Milliyet gazetesi yazarı Derya Sazak, Başbakan Recep Tayyip Erdoğan'ın, KCK davasında ifadeye çağrılan MİT Müsteşarı Hakan Fidan'a sahip çıkmasının arkasında yatan nedeni yazdı.

Sazak'a göre, Oslo'da görüşmelerinin deşifre olmasıyla MİT ile PKK arasında biten diyalog, yenide başlayacak.

İşte Sazak'ın gündemi analiz eden o yazısının satırbaşları...

MİT'E DOKUNAN GİTTİ

Savcı Sadrettin Sarıkaya, İstanbul Cumhuriyet Başsavcılığı'nca KCK soruşturmasından alındı.
Öte yandan hükümet, 2009'deki "demokratik açılım" sürecinde PKK'nın teröre son vermesi üzerine temaslar yapan, Oslo görüşmelerini yöneten, İmralı ile Kandil arasında iletişim kuran MİT yöneticilerinin "KCK sanığı" durumuna düşürülmesini önlemek üzere yasal değişikliğe gidiyor.

Oslo'da "devlet adına" PKK ile masaya oturan kadronun "KCK yapılanmasıyla" suçlanması tuhaf bir durum.

PKK'ya silah bıraktırılacaksa, 30 yıldır dağda savaşan bir kadroya siyaset yapma konusunda bir kanal açmadan çözüme nasıl ulaşılacaktı? Kuzey İrlanda sorununda İRA ile, BASK sorununda ETA ile masaya oturan İngiltere ve İspanya hükümetleri acaba çok mu farklı davranmışlardır?

BARIŞA GİDEN YOL...

Barışa giden yol "diyalog" ve "müzakere" ile açılmıştır.

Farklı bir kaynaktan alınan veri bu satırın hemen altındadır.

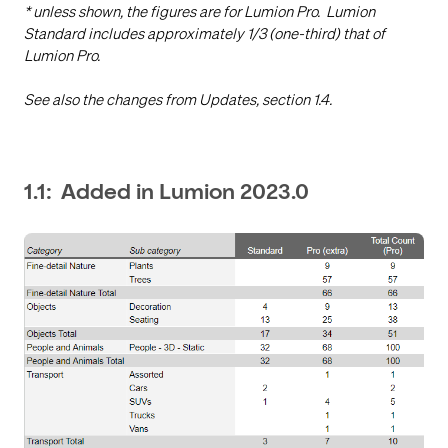
* unless shown, the figures are for Lumion Pro. Lumion
Standard includes approximately 1/3 (one-third) that of
Lumion Pro.
See also the changes from Updates, section 1.4.
1.1: Added in Lumion 2023.0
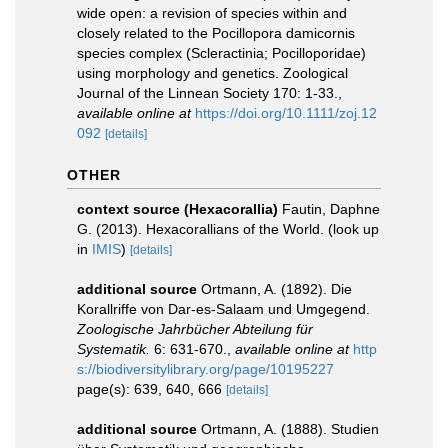
wide open: a revision of species within and
closely related to the Pocillopora damicornis
species complex (Scleractinia; Pocilloporidae)
using morphology and genetics. Zoological
Journal of the Linnean Society 170: 1-33.
,
available online at
https://doi.org/10.1111/zoj.12
092
[details]
OTHER
context source (Hexacorallia)
Fautin, Daphne
G. (2013). Hexacorallians of the World.
(look up
in
IMIS
)
[details]
additional source
Ortmann, A. (1892). Die
Korallriffe von Dar-es-Salaam und Umgegend.
Zoologische Jahrbücher Abteilung für
Systematik.
6: 631-670.
,
available online at
http
s://biodiversitylibrary.org/page/10195227
page(s): 639, 640, 666
[details]
additional source
Ortmann, A. (1888). Studien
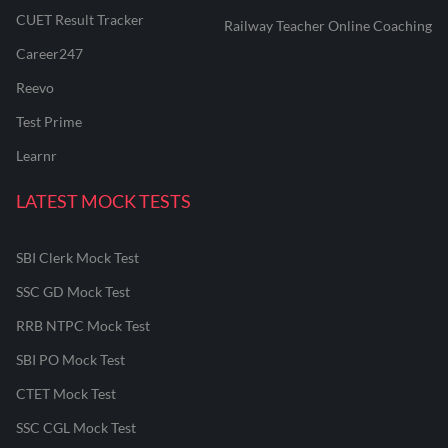
CUET Result Tracker
Railway Teacher Online Coaching
Career247
Reevo
Test Prime
Learnr
LATEST MOCK TESTS
SBI Clerk Mock Test
SSC GD Mock Test
RRB NTPC Mock Test
SBI PO Mock Test
CTET Mock Test
SSC CGL Mock Test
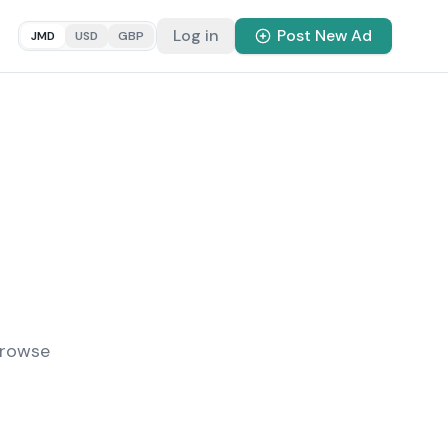
Log in
Post New Ad
JMD
USD
GBP
Browse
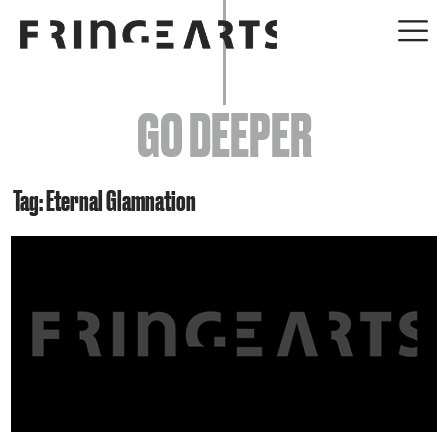
EVENTS
GO DEEPER
ABOUT
YOUR VISIT
Tag: Eternal Glamnation
JOIN + SUPPORT
GET INVOLVED
GO DEEPER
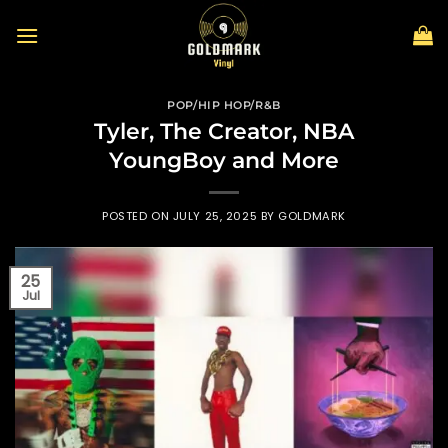
Skip
to
content
POP/HIP HOP/R&B
Tyler, The Creator, NBA
YoungBoy and More
POSTED ON
JULY 25, 2025
BY
GOLDMARK
25
Jul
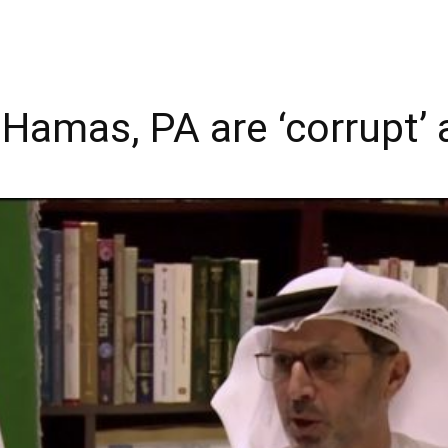
 Hamas, PA are ‘corrupt’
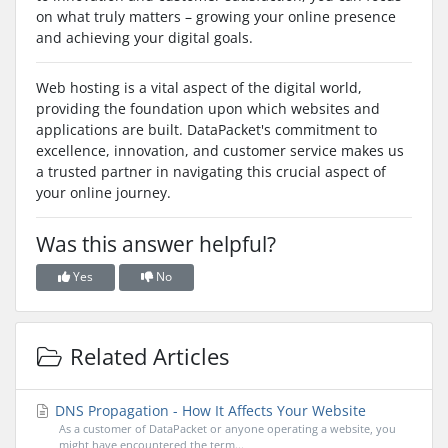
on what truly matters – growing your online presence
and achieving your digital goals.
Web hosting is a vital aspect of the digital world,
providing the foundation upon which websites and
applications are built. DataPacket's commitment to
excellence, innovation, and customer service makes us
a trusted partner in navigating this crucial aspect of
your online journey.
Was this answer helpful?
Yes
No
Related Articles
DNS Propagation - How It Affects Your Website
As a customer of DataPacket or anyone operating a website, you
might have encountered the term...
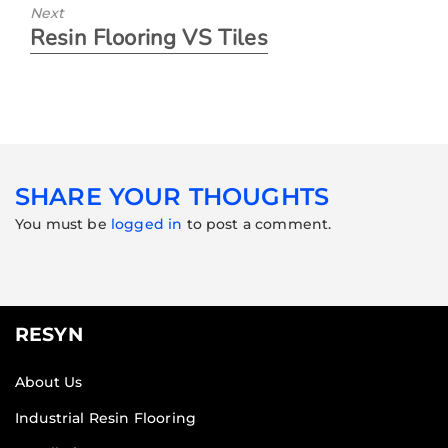
Next
Resin Flooring VS Tiles
SHARE YOUR THOUGHTS
You must be
logged in
to post a comment.
RESYN
About Us
Industrial Resin Flooring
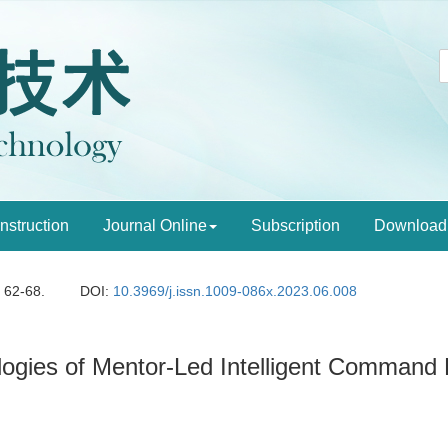
Instruction
Journal Online
Subscription
Download
: 62-68.
DOI:
10.3969/j.issn.1009-086x.2023.06.008
ogies of Mentor-Led Intelligent Command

İspanya'da Hükümet-ETA arasındaki temaslar, "Cezayir görüşmeleri" olarak tarihe geçmiştir. Gizli olarak başlayan temaslardan kamuoyu 1987 yılında hükümet sözcüsü Javier Solana'nın açıklamasıyla haberdar olmuştur. Cezayir'de ETA ile masaya oturma kararını veren sosyalist hükümetin başbakanı Felipe Gonzalez'di.

Gonzalez hükümeti, İspanya'nın AB ile üyelik müzakerelerine başladığı dönemde "ayrılıkçı terör"e son vermek üzere risk alarak ETA ile diyalogu sürdürdü. Sonradan AB'nin Dış Politika Yüksek Komiseri olan Javier Solana gibi saygın bir siyasetçi kamuoyunu bilgilendirme görevini üstlenmişti. Çünkü süreç çok taraflı bir "güven"i ve toplumsal desteği gerekli kılıyordu.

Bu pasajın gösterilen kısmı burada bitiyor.